Just one thought here. Since many of the Britons killed fit one of two categories: fairly high ranked people such as Mountbatten (whom Prince Charles loved dearly they say) and British members of the British military.
It could be that most of the British weren’t working class people from Northern England, but members of the Royal Armed Forces or the high ranked and well connected.
Since the British at one level really respect the Royals and follow their dramas, my guess is the idea of Prince Charles losing such a beloved mentor had a significant impacts.
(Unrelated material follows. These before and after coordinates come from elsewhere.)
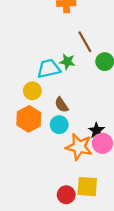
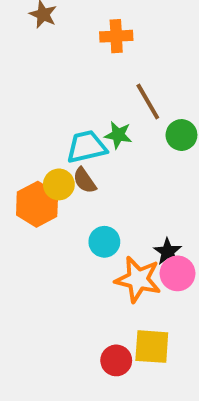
brown semicircle: (62, 105) -> (85, 180), moved
orange hexagon: (29, 119) -> (37, 204), moved

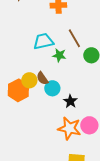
cyan trapezoid: (87, 147) -> (43, 41), moved
cyan circle: (104, 242) -> (52, 88), moved
black star: (168, 252) -> (70, 101), moved

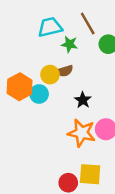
brown semicircle: (42, 78) -> (65, 71), moved, turned -72
yellow circle: (29, 80) -> (50, 75), moved
cyan circle: (52, 88) -> (39, 94), moved

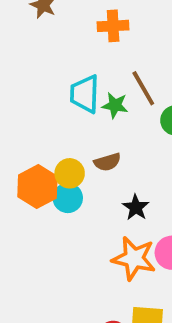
cyan trapezoid: (50, 27) -> (85, 94), turned -75
green star: (69, 44) -> (115, 105), moved
yellow circle: (50, 75) -> (70, 173), moved

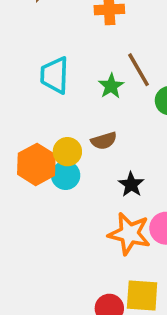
cyan trapezoid: (85, 94) -> (55, 75), moved
green star: (115, 105) -> (111, 86), turned 30

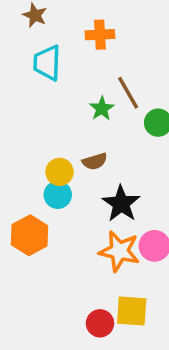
cyan trapezoid: (55, 75) -> (47, 63), moved
orange hexagon: (36, 164) -> (30, 235), moved
black star: (131, 184) -> (121, 204), size x1.5

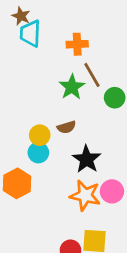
orange cross: (100, 35) -> (77, 44), moved
cyan trapezoid: (47, 63) -> (30, 33), moved
green star: (102, 109) -> (72, 87), size x1.4

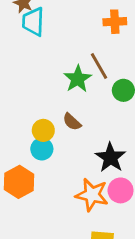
orange cross: (77, 44) -> (115, 22), moved
brown semicircle: (66, 127) -> (72, 122), turned 60
black star: (87, 159) -> (111, 158), moved

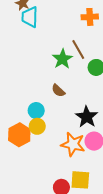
yellow circle: (43, 130) -> (37, 126), moved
As for those who were members of the British military? In my experience the social dynamics behind that sort of thing can be a sort of maze with no escape. On the one hand, nobody wants to tell a grieving mother “Your son died for nothing.” but on another that can get conflated with supporting the mission itself. There is something very, very strange about the psychology of military deaths. At one level morning those often cut down in their prime is tragic. At another……it has real potential to become something very twisted and very manipulative.
Look at how British opponents of WWI were looked upon in England not only before, but especially AFTER most people realized how senseless WWI was. (In Germany the outcome with the Freikorps….and…yea much nastier.)
If British soldiers deaths are eulogized or the dear mentor of Prince Charles is eulogized, a lot of people who may not at all believe Irish Catholic men are less important than Mountbatten or Redcoats might be very, very reluctant to say anything. A lot of people who don’t understand how destructive these dynamics can get, may believe there’s no harm in “going along to get along” especially when there’s a crying mother involved or they are connected to Britain’s biggest celebrities.
If you don’t know how dangerous a Dolchstoss can be it’s a fairly rational decision to just opt not to hurt anyone’s feelings. If you aren’t going to get recognition for Irish victims either way, why rain on the parade of that crying mother who lives within 100 miles of where you come from?
Add to that pot British libel laws, the fact freedom of information is a fairly recent thing in the UK (in most democracies to be fair), and the fact that the whole “public school” system is very good at fostering extreme in-group loyalties.
In short, for some journalists and members of the public I suspect social pressure and a something like (but not quite the same as) emotional blackmail may be a bigger factor than genuine belief. (Though it’s a lot more complicated and more sinister than ordinary emotional blackmail. Most people do not intuitively pick up on that.)
What did the IRA gain by fighting on to 1998 that wasn’t on offer at Sunningdale?
They ended the war by decommissioning their weapons and with an agreement that Ireland would only be united if both states agreed – something they’d rejected since 1922.
I honestly don’t understand how anybody studying the Troubles can see the British as being on the right side of history yet even in the US they paint the Irish Catholics as terrorists and it being a sectarian conflict rather than colonized people fighting for independence and the British following the same divide and conquer strategy they employed in every former colony as it was breaking up.
It’s impossible to find an accurate depiction of the situation unless you’re reading Irish publications or watching Irish documentaries or movies. Our US press basically pushes UK propaganda, and even our most liberal media members try to make Irish Catholics out to be as toxic and backward as right wing extremists. Or they write about victims of the IRA while completely ignoring victims of the loyalist terrorists or British security apparatus.
There’s actually a major but subtle tide of anti-Irish sentiment coming back in the US disguising itself as progressivism. It’s pretty insane.
I really hope that one day we get the full truth about the Troubles and kids outside of Ireland are taught the real comprehensive history of Ireland.
I recommend your blog to everybody I can so people can educate themselves.